Imperative programming with node-and-wires fares no better. A loop in LabVIEW gives no more advantage or clarity over writing it in text. Seeing the totality of a sequence of steps in parallel in a circuit-like diagram doesn't solve the fundamental problem with imperative programs; it doesn't help the developer understand combinatorial state explosions or state changes over time.

I think where node-and-wires have provided the biggest advantage is in specific domains in which a) there's massive value to examine intermediate data and values between transformations and b) there's a well-known visual representation of that intermediate data and value. This has been demonstrated in visual languages like Unreal Engine's Blueprint for game programming shaders and Max/MSP for sound synthesis in music. But these have been limited to these narrow domains. Visual programming has not found a foothold in general purpose programming domains.

Modeling problems

What then, if not node-and-wires? The aim here is to uncover an alternative underlying logic—one that can more effectively drive the form in visual programming. How would you go about finding another underlying function in "form follows function" if not the current programming paradigms we know? I think this is the wrong question. Although correct in direction and spirit, I think a better question is: how should we model problems that can leverage the computational power of our visual cortex?

We write programs primarily to model and solve real-world problems. We go through the exercise of encoding the problem model in programming languages, because we can automate the generation of solutions. And the reason why we keep banging on the visual programming door is because we understand intuitively that our visual cortex is an under-leveraged power tool.

The human visual cortex is a powerful pattern recognition apparatus. It can quickly compare lengths, distinguish foreground from background, recognize spatial patterns, and other amazing feats of perception, all at a glance. We leverage it in data visualizations to make sense of large quantities of data, but we haven't been able to leverage it to make sense of computational systems.

❓"Imagine what a visual programming language would look like if it was able to leverage the power of the human visual cortex" For the record, I don't think this is it.

If we had a visual programming language that could leverage the human visual cortex, then at any zoom-level of abstraction, at a glance we could understand the overall structure of the program as it relates to the domain at that level of abstraction. And if we were looking at a running program, then we could get an idea of the overall state and process. Yes, we have bespoke visualizations of running programs in the form of metrics and dashboards. But we don't have a universal visual language to represent the structure or state of a program that applies to different programs.
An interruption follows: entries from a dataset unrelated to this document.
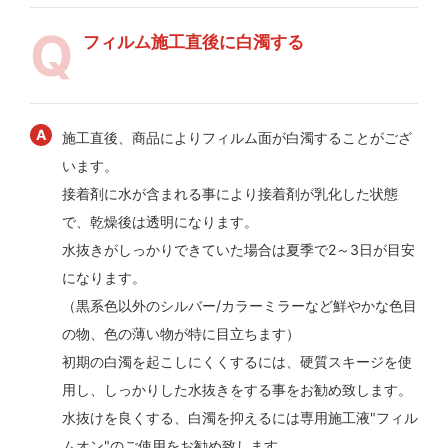
フィルム施工直後に白濁する
施工直後、商品によりフィルム面が白濁することがござ
います。
接着剤に水が含まれる事により接着剤が乳化した状態
で、乾燥後は透明になります。
水抜きがしっかりできていた場合は夏季で2～3日が目安
になります。
（黒系色以外のシルバー/カラーミラーなど鮮やかな色目
の物、色の薄い物が特に目立ちます）
初期の白濁を起こしにくくするには、硬質スキージを使
用し、しっかりした水抜きをする事をお勧め致します。
水抜けを良くする、白濁を抑えるには専用施工液"フィル
ムオン"のご使用をお勧め致します。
What about text? Aren't textual glyphs a kind of visual language? Not in the way I mean. For text to be considered a visual programming language, it'd have to leverage the human visual cortex at different zoom-levels of the program. Certainly, with syntax highlighting we leverage the visual cortex and use color to distinguish between different syntactical elements. This counts. But we only get this at the level of a function. It doesn't apply when we zoom out to the overall structure of the code base. And there's certainly no zoom-out level in which we get visual understanding at the level of the problem domain.

The closest thing I can think of that might fit the bill is APL and its ilk. By condensing operators into single characters, sequences form idioms. Just as we recognize whole words rather than individual letters, idioms allow us to comprehend entire operations without parsing each symbol. So as you zoom out of the code, you can see the meaning of the code by identifying common idioms. Strangely, it seems many APL environments don't feature syntax highlighting.

So if visual programming is to be useful, I think the angle of attack is to find a way to model problems, and this might not be the same way that we model problems in textual languages–even if the underpinning implementation is all lambdas and Turing machines. So how do we model problems?

Entities and relationships

I'll say up front, I don't know what modeling problems should look like. Nonetheless, it seems there are two main aspects for any system we're interested in:

visually representing the entities in a problem domain
visually representing the entity relationships.[2]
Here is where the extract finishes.